Assignment:
From the listing that follows, output everything exactly except the pictures.

Records:
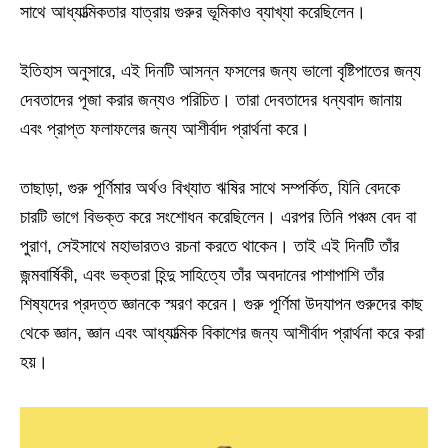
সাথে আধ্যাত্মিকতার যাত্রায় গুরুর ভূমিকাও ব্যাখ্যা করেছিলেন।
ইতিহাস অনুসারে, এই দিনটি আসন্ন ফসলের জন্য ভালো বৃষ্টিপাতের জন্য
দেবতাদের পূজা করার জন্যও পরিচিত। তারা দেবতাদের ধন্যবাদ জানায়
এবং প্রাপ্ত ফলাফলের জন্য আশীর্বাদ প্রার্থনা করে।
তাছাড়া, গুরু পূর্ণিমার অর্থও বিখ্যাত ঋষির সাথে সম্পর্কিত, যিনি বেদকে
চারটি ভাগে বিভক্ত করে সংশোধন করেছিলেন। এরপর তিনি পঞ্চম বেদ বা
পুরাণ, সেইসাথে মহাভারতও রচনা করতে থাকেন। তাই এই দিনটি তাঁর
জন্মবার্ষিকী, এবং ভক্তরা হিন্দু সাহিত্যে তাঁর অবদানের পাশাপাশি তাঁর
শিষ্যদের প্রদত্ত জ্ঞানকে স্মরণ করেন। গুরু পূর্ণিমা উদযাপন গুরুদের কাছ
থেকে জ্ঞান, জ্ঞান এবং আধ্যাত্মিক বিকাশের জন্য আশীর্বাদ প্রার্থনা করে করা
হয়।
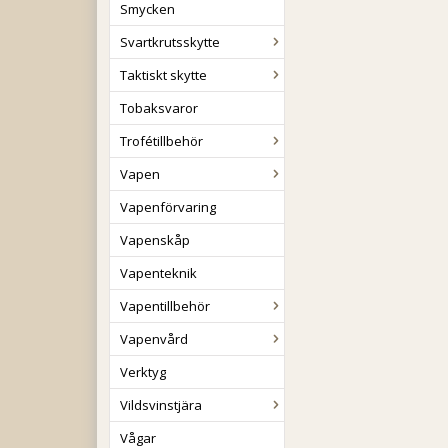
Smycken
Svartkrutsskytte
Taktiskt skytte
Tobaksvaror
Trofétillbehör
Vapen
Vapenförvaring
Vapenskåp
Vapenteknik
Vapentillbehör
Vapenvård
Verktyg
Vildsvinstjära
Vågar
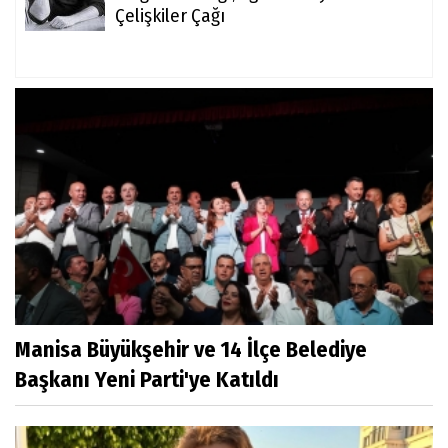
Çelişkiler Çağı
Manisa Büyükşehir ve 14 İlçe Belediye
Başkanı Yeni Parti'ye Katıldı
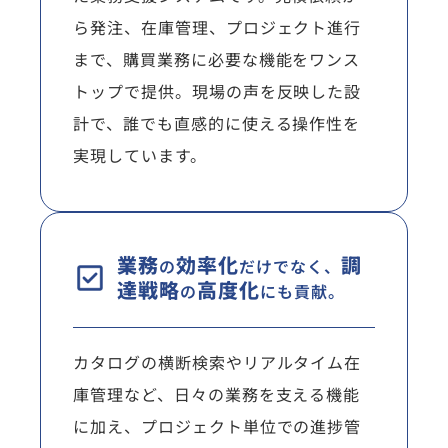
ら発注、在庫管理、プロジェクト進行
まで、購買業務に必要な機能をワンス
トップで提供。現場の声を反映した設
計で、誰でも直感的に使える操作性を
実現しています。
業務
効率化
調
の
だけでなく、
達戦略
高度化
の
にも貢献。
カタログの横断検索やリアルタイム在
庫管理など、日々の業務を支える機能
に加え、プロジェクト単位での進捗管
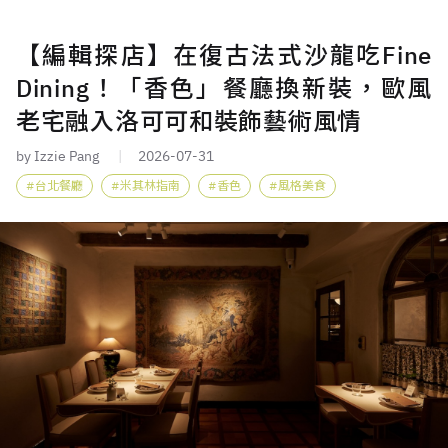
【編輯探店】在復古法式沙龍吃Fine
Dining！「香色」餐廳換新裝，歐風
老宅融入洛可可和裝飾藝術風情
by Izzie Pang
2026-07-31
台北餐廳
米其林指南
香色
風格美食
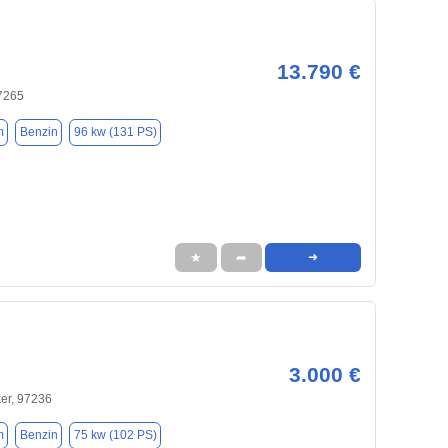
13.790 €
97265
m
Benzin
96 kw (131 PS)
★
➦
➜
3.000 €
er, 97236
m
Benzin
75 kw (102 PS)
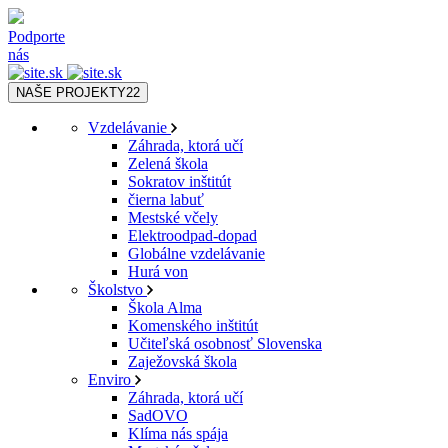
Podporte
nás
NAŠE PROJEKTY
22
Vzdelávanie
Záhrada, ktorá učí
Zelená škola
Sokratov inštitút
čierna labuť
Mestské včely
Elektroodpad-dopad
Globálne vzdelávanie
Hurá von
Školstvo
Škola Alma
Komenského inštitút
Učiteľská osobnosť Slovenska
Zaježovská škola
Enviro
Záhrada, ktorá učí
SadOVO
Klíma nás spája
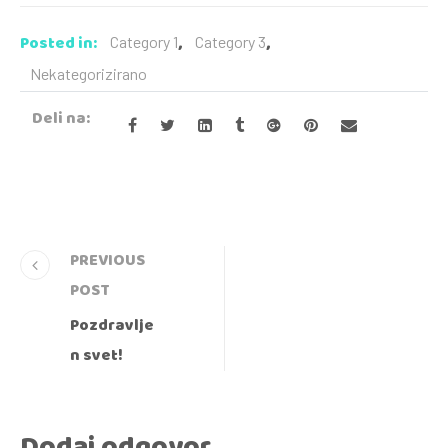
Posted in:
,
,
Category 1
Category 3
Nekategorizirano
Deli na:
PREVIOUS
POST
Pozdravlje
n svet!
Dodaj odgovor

Answer space:
সাথে আধ্যাত্মিকতার যাত্রায় গুরুর ভূমিকাও ব্যাখ্যা করেছিলেন।
ইতিহাস অনুসারে, এই দিনটি আসন্ন ফসলের জন্য ভালো বৃষ্টিপাতের জন্য
দেবতাদের পূজা করার জন্যও পরিচিত। তারা দেবতাদের ধন্যবাদ জানায়
এবং প্রাপ্ত ফলাফলের জন্য আশীর্বাদ প্রার্থনা করে।
তাছাড়া, গুরু পূর্ণিমার অর্থও বিখ্যাত ঋষির সাথে সম্পর্কিত, যিনি বেদকে
চারটি ভাগে বিভক্ত করে সংশোধন করেছিলেন। এরপর তিনি পঞ্চম বেদ বা
পুরাণ, সেইসাথে মহাভারতও রচনা করতে থাকেন। তাই এই দিনটি তাঁর
জন্মবার্ষিকী, এবং ভক্তরা হিন্দু সাহিত্যে তাঁর অবদানের পাশাপাশি তাঁর
শিষ্যদের প্রদত্ত জ্ঞানকে স্মরণ করেন। গুরু পূর্ণিমা উদযাপন গুরুদের কাছ
থেকে জ্ঞান, জ্ঞান এবং আধ্যাত্মিক বিকাশের জন্য আশীর্বাদ প্রার্থনা করে করা
হয়।
Smycken
Svartkrutsskytte
Taktiskt skytte
Tobaksvaror
Trofétillbehör
Vapen
Vapenförvaring
Vapenskåp
Vapenteknik
Vapentillbehör
Vapenvård
Verktyg
Vildsvinstjära
Vågar
Çelişkiler Çağı
Manisa Büyükşehir ve 14 İlçe Belediye
Başkanı Yeni Parti'ye Katıldı
ら発注、在庫管理、プロジェクト進行
まで、購買業務に必要な機能をワンス
トップで提供。現場の声を反映した設
計で、誰でも直感的に使える操作性を
実現しています。
業務
効率化
調
の
だけでなく、
達戦略
高度化
の
にも貢献。
カタログの横断検索やリアルタイム在
庫管理など、日々の業務を支える機能
に加え、プロジェクト単位での進捗管
【編輯探店】在復古法式沙龍吃Fine
Dining！「香色」餐廳換新裝，歐風
老宅融入洛可可和裝飾藝術風情
by Izzie Pang
2026-07-31
台北餐廳
米其林指南
香色
風格美食
13.790 €
97265
m
Benzin
96 kw (131 PS)
★
➦
➜
3.000 €
er, 97236
m
Benzin
75 kw (102 PS)
Podporte
nás
NAŠE PROJEKTY
22
Vzdelávanie
Záhrada, ktorá učí
Zelená škola
Sokratov inštitút
čierna labuť
Mestské včely
Elektroodpad-dopad
Globálne vzdelávanie
Hurá von
Školstvo
Škola Alma
Komenského inštitút
Učiteľská osobnosť Slovenska
Zaježovská škola
Enviro
Záhrada, ktorá učí
SadOVO
Klíma nás spája
Posted in:
,
,
Category 1
Category 3
Nekategorizirano
Deli na:
PREVIOUS
POST
Pozdravlje
n svet!
Dodaj odgovor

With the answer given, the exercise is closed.